Verwundert rieben sich die Zuschauer vor Anpfiff der Drittligapartie FC Bayern München II gegen den 1. FC Magdeburg am Sonntag die Augen. Beim Blick auf die Aufstellungen fiel schnell auf, dass Profi-Leihgabe Mickael Cuisance bei Anpfiff nur auf der Münchner Ersatzbank Platz nehmen durfte.

Wieso jedoch wird ein Profispieler für die zweite Mannschaft abgestellt, um dann dort nur auf der Bank zu sitzen? Zwar durfte Mickael Cuisance, der erst im Sommer aus Mönchengladbach gekommen war, in der Schlussphase noch mithelfen, den 2:1-Sieg des FC Bayern München II über die Zeit zu bringen. Nach seiner Einwechslung (64.) aber blieb dem 20-Jährigen keine halbe Stunde, um sein enormes Talent präsentieren zu können.

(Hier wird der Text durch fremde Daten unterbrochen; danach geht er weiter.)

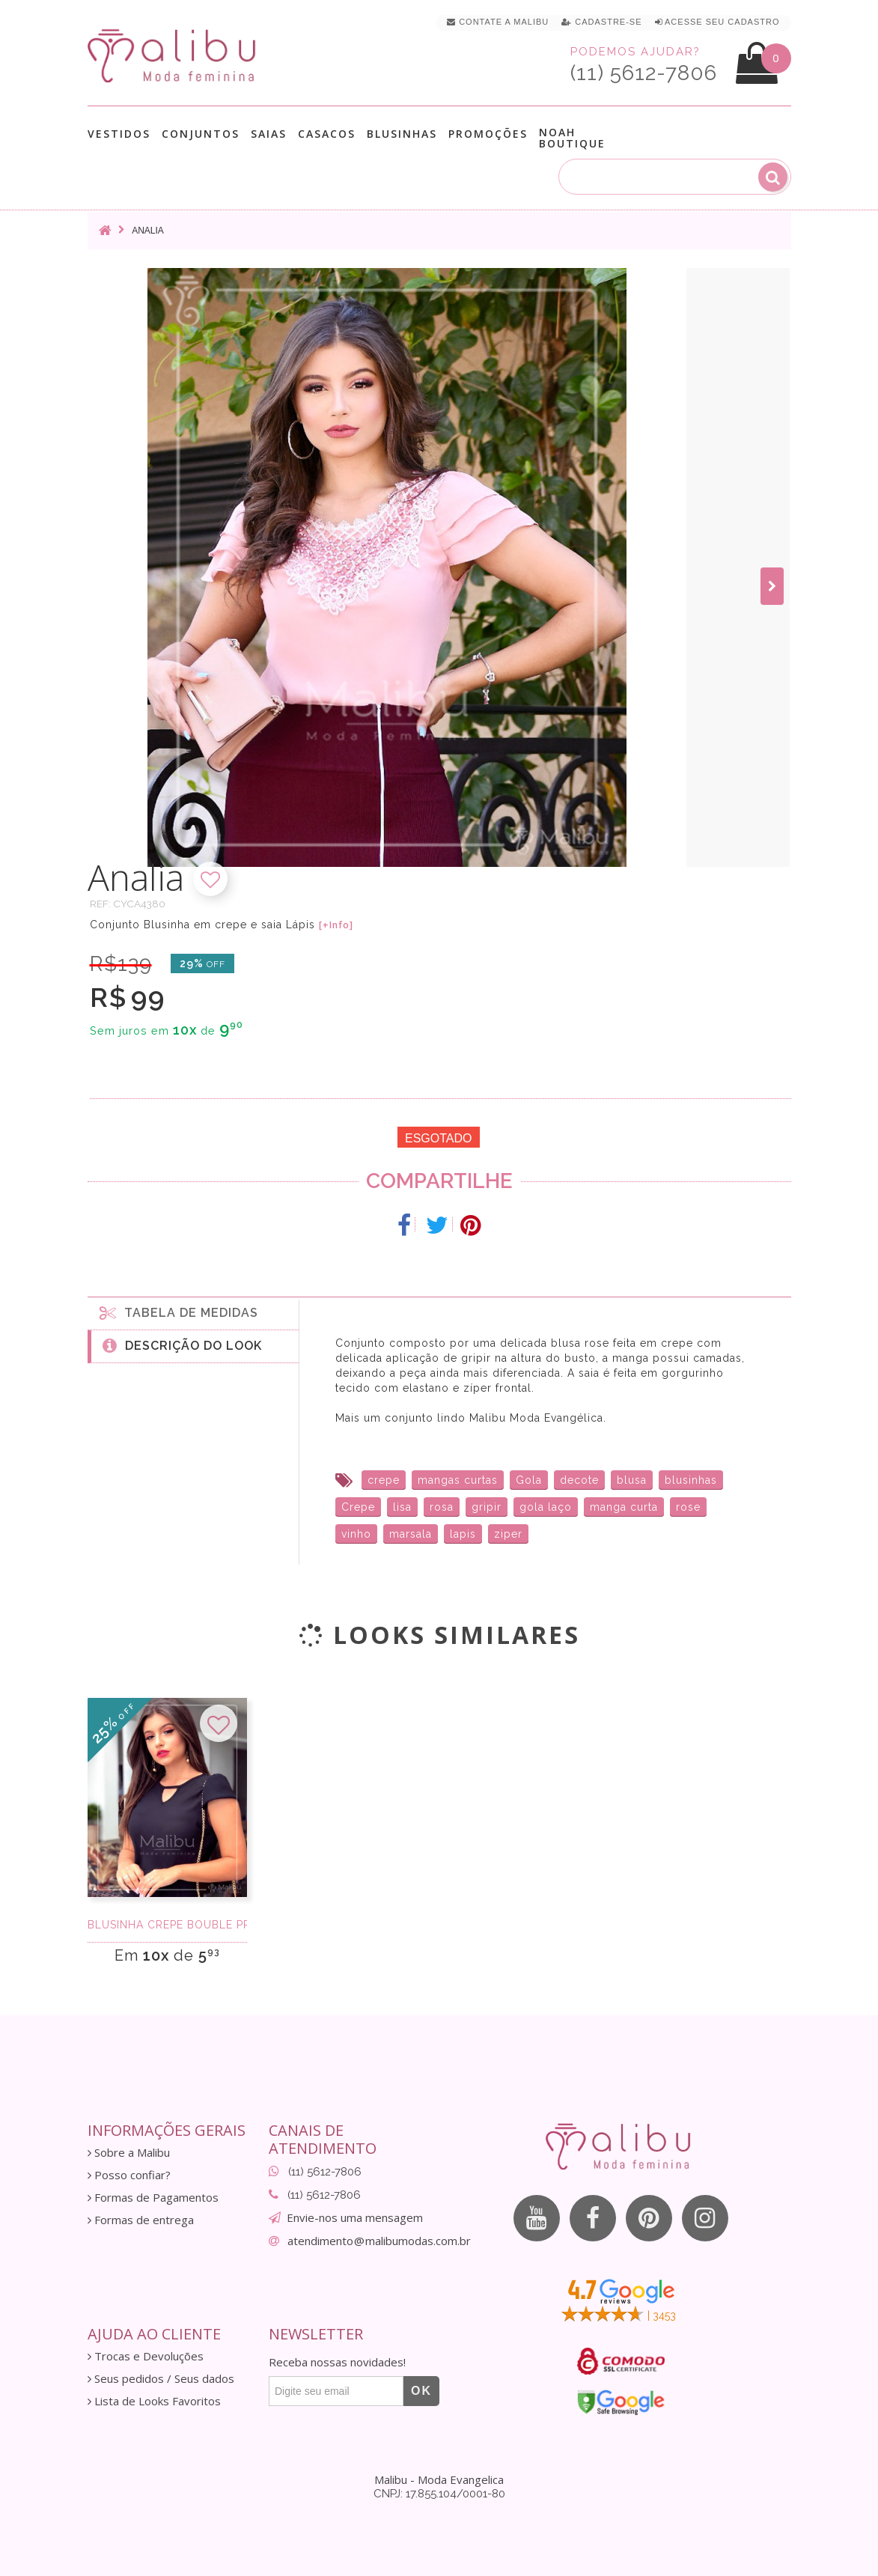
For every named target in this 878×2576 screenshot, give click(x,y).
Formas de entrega (141, 2220)
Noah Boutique (572, 138)
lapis (463, 1534)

Cuisance hat sich verspätet

Nachdem sich Trainer Sebastian Hoeneß zunächst gegenüber „Magenta-TV“ noch gewunden hatte, die Gründe hierfür darzulegen, räumte er nach dem Abpfiff im Gespräch mit fussball.news ein, dass Cuisance „zu spät zum Treffpunkt kam und wir einfach Regeln haben, an die sich alle halten müssen“. Wenngleich diese disziplinarische Maßnahme durchaus ins Bild des schwierigen Jungprofis zu passen scheint, so bat Bayerns Nachwuchschef Jochen Sauer doch auch um Nachsicht mit Cuisance. „Es waren nur ein paar Minuten“, führte Sauer aus, „die Entscheidung muss dann aber eben der Trainer treffen“.

Sauer und Hoeneß wollen das Thema nicht zu groß werden lassen

Laut Sauer hatte Cuisance Probleme, im Profitrakt an seine Schuhe zu kommen, eine Entschuldigung für die Verspätung sei dies freilich nicht: „Dann muss ich halt einfach so früh kommen, dass mir das nicht passieren kann.“ Auch Hoeneß war nach dem Abpfiff bemüht, das Fehlverhalten nicht überzubewerten. Nach seiner Einwechslung, so der 37-jährige Sohn von Dieter Hoeneß, hätte sich Cuisance „bemüht und engagiert gezeigt“. Der fade Beigeschmack ließ sich dennoch kaum verhehlen – auch wegen der teils unrühmlichen Vorgeschichte des jungen Franzosen.